Hoewel de mens sommige dieren heeft mishandeld en vals en gemeen heeft gemaakt, is het toch over het algemeen nog steeds waar dat de vrees waardoor de dieren tegenover de mens in toom worden gehouden, tot op deze tijd is blijven bestaan.
● Zou het voor een christelijk echtpaar juist zijn een kind te adopteren? — J.W., V.S.
Wel of niet een kind te adopteren, is iets wat elk echtpaar afzonderlijk moet beslissen. Het is een soortgelijke situatie als te bepalen of men wel of geen natuurlijke kinderen zal hebben, in gevallen waar dit mogelijk is. De beslissing die in zulke aangelegenheden door één echtpaar wordt genomen, zal niet de maatstaf zijn volgens welke anderen hun beslissing moeten nemen. Evenmin zou het passend zijn anderen te kritiseren wegens de handelwijze die zij hierin wensen te volgen.
Het Wachttorengenootschap heeft geen regelingen getroffen om personen bij het adopteren van kinderen bij te staan. Het houdt geen lijst bij met namen en adressen van personen die hun kinderen door anderen willen laten adopteren. Ook kan het Genootschap in zulke zaken geen rechterlijke bijstand verlenen.
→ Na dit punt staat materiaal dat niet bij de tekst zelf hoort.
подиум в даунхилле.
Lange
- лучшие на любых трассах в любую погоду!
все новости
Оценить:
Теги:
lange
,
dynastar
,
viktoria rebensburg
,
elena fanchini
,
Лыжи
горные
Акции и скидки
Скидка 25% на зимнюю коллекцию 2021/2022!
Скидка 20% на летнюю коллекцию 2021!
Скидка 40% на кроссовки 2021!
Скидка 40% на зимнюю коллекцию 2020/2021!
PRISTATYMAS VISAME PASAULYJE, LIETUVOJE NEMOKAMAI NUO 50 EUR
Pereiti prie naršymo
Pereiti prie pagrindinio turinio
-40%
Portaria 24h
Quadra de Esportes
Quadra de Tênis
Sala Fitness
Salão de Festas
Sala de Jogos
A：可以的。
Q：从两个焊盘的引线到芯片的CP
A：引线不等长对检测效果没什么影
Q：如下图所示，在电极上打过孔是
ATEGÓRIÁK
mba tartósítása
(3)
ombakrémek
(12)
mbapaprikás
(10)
Indien huwelijkspartners een kind wettelijk adopteren, worden zij voor dat kind verantwoordelijk op een wijze die wij zouden kunnen vergelijken met de verantwoordelijkheid die op natuurlijke ouders rust. Christenen die een kind adopteren, zullen daarom op juiste wijze voor dat kind willen zorgen en niet slechts hun aandacht schenken aan de fysieke behoeften van het kind, doch eveneens aan zijn geestelijke behoeften, die nog belangrijker zijn. De adoptant (pleegvader), die het hoofd is van het gezin, heeft de schriftuurlijke verplichting de voornaamste verantwoordelijkheid voor zowel het materiële als het geestelijke welzijn van het kind op zich te nemen. — 1 Tim. 5:8; Jes. 38:19; Ef. 5:21–6:4.
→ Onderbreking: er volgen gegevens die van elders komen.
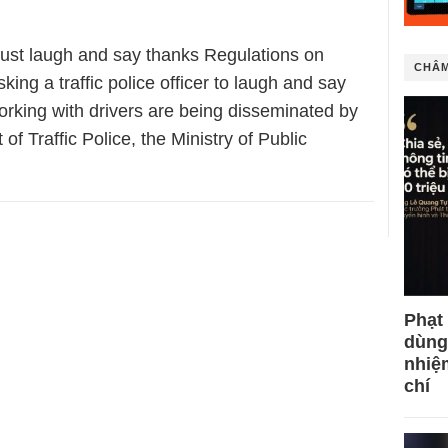
 must laugh and say thanks Regulations on
CHÂM
sking a traffic police officer to laugh and say
rking with drivers are being disseminated by
of Traffic Police, the Ministry of Public
Phạt
dùng
nhiệ
chí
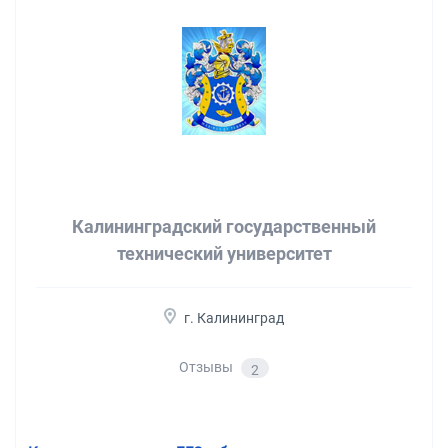
Калининградский государственный
технический университет
г. Калининград
Отзывы
2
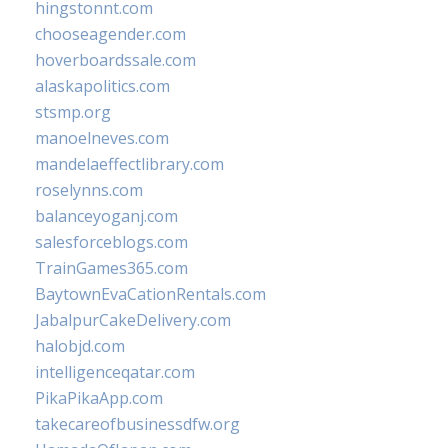
hingstonnt.com
chooseagender.com
hoverboardssale.com
alaskapolitics.com
stsmp.org
manoelneves.com
mandelaeffectlibrary.com
roselynns.com
balanceyoganj.com
salesforceblogs.com
TrainGames365.com
BaytownEvaCationRentals.com
JabalpurCakeDelivery.com
halobjd.com
intelligenceqatar.com
PikaPikaApp.com
takecareofbusinessdfw.org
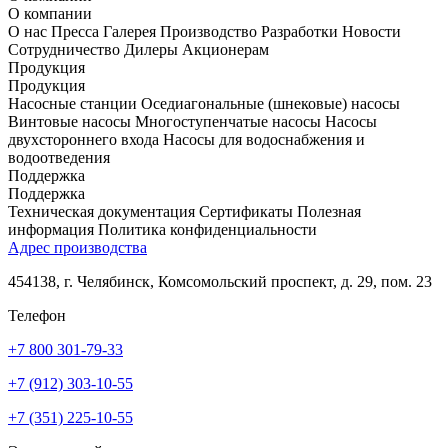
О компании
О нас
Пресса
Галерея
Производство
Разработки
Новости
Сотрудничество
Дилеры
Акционерам
Продукция
Продукция
Насосные станции
Оседиагональные (шнековые) насосы
Винтовые насосы
Многоступенчатые насосы
Насосы
двухстороннего входа
Насосы для водоснабжения и
водоотведения
Поддержка
Поддержка
Техническая документация
Сертификаты
Полезная
информация
Политика конфиденциальности
Адрес производства
454138, г. Челябинск, Комсомольский проспект, д. 29, пом. 23
Телефон
+7 800 301-79-33
+7 (912) 303-10-55
+7 (351) 225-10-55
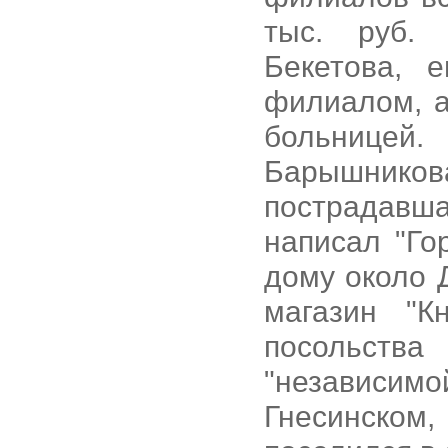
тыс. руб.
Бекетова, 
филиалом, а
больницей.
Барышников
пострадавш
написал "Го
дому около Д
магазин "К
посольст
"независим
Гнесинском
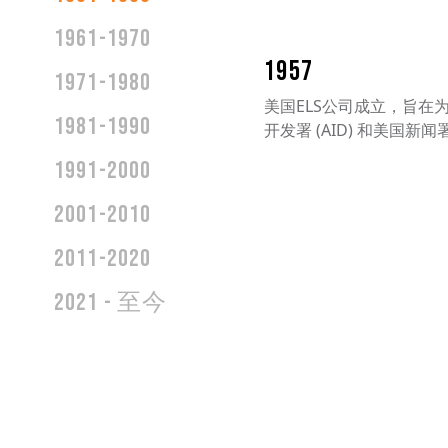
1961-1970
1957
1971-1980
美国ELS公司成立，旨在
1981-1990
开发署 (AID) 和美国新闻署 
1991-2000
2001-2010
2011-2020
2021 - 至今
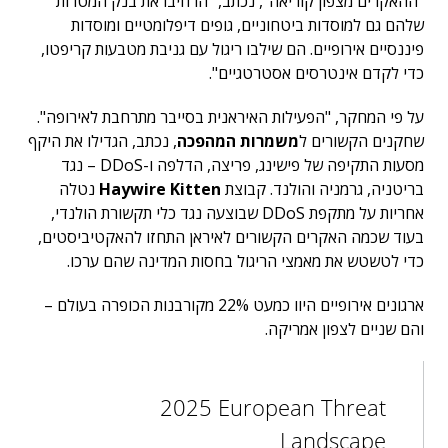
"ההאקרים מצפון קוריאה", נכתב, "הרחיבו את בנק המטרות
שלהם גם למוסדות ביטחוניים, גופים דיפלומטיים ומוסדות
פיננסיים אירופיים. הם שילבו ריגול עם גניבת מטבעות קריפטו,
כדי לקדם אינטרסים אסטרטגיים".
על פי המחקר, "הפעילות האיראנית בסייבר מתרחבת לאירופה".
שחקנים הקשורים ל
משמרות המהפכה
, נכתב, הגדילו את היקף
מסעות התקיפה של פישינג, פריצה, הדלפה ו-DDoS – נגד
בריטניה, גרמניה והולנד. קבוצת
Haywire Kitten
נטלה
אחריות על מתקפת DDoS שבוצעה נגד כלי תקשורת הולנדי,
בעוד שכמה האקרים הקשורים לאיראן התחזו להאקטיביסטים,
כדי לטשטש את מאמצי הריגול בחסות המדינה שהם ערכו.
ארגונים אירופיים היוו כמעט 22% מקורבנות הכופרה בעולם –
והם שניים לצפון אמריקה.
2025 European Threat
Landscape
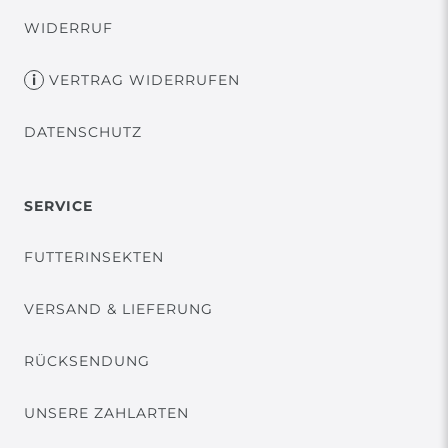
WIDERRUF
VERTRAG WIDERRUFEN
DATENSCHUTZ
SERVICE
FUTTERINSEKTEN
VERSAND & LIEFERUNG
RÜCKSENDUNG
UNSERE ZAHLARTEN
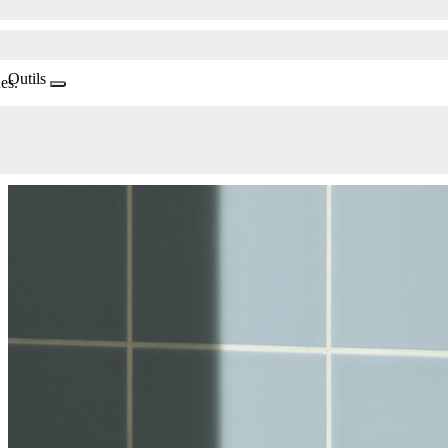
Outils
es.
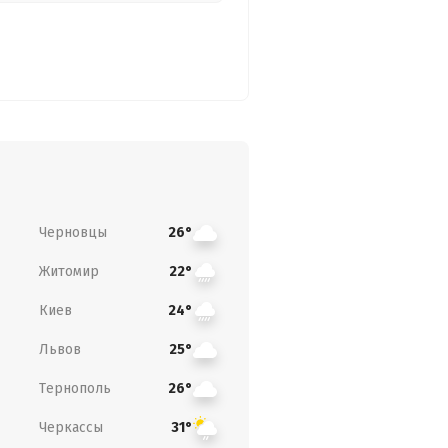
Черновцы
26°
Житомир
22°
Киев
24°
Львов
25°
Тернополь
26°
Черкассы
31°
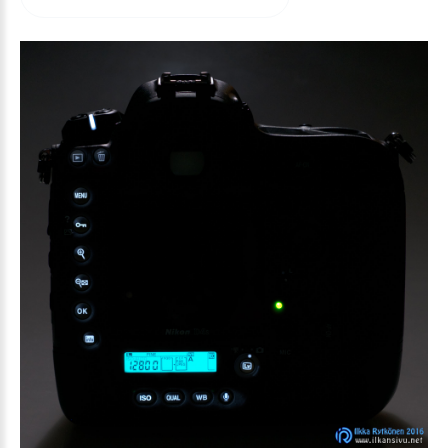
arvioida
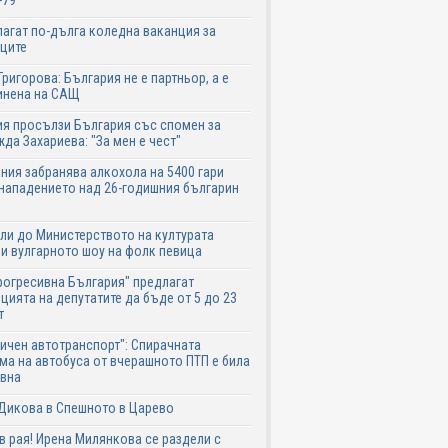
-79
агат по-дълга коледна ваканция за
ците
Григорова: България не е партньор, а е
инена на САЩ
я просълзи България със спомен за
да Захариева: "За мен е чест"
ния забранява алкохола на 5400 гари
нападението над 26-годишния българин
ли до Министерството на културата
и вулгарното шоу на фолк певица
рогресивна България" предлагат
цията на депутатите да бъде от 5 до 23
т
ичен автотранспорт": Спирачната
ма на автобуса от вчерашното ПТП е била
авна
Дикова в Спешното в Царево
в рая! Ирена Милянкова се раздели с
Sommige christenen hebben kinderloosheid of het hebben van slechts enkele kinderen als een omstandigheid beschouwd waardoor zij meer tijd hadden voor de dienst van Jehovah God. Kinderloze echtparen hebben bijvoorbeeld niet de verantwoordelijkheden die met de opvoeding van kinderen gepaard gaan en hebben zodoende betere gelegenheden om hun tijd en energie aan de behartiging van de Koninkrijksbelangen te besteden. — Matth. 6:33.
Vanzelfsprekend moeten echtparen hun eigen aangelegenheden regelen. Zij kennen hun persoonlijke omstandigheden en verlangens. Het is daarom hún zaak te beslissen of zij wel of niet een kind zullen adopteren. — Gal. 6:5.